## WORK TASK:
Please count the lines in the data below that hold "valle" and answer with the number by itself.

Top of DATA TO PROCESS

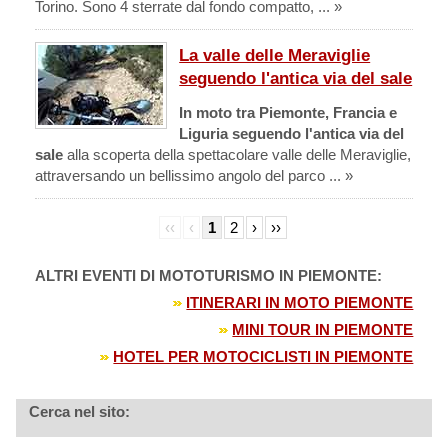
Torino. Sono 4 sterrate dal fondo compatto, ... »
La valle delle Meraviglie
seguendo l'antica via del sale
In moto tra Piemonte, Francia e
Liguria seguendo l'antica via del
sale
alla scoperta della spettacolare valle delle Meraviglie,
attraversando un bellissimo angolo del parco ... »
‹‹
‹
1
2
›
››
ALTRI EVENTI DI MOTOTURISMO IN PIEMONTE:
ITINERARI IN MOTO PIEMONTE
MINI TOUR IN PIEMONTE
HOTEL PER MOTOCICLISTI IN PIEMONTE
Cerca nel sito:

Bottom of DATA TO PROCESS
Top of DATA TO PROCESS

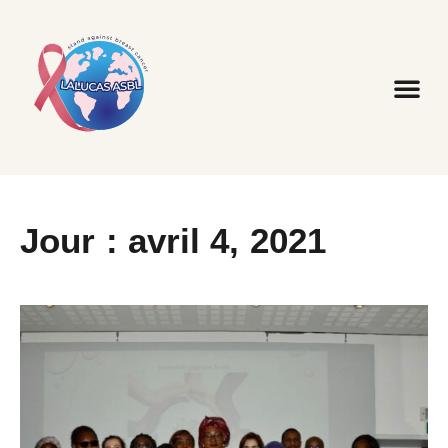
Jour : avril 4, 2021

Bottom of DATA TO PROCESS

## WORKED SOLUTION:
2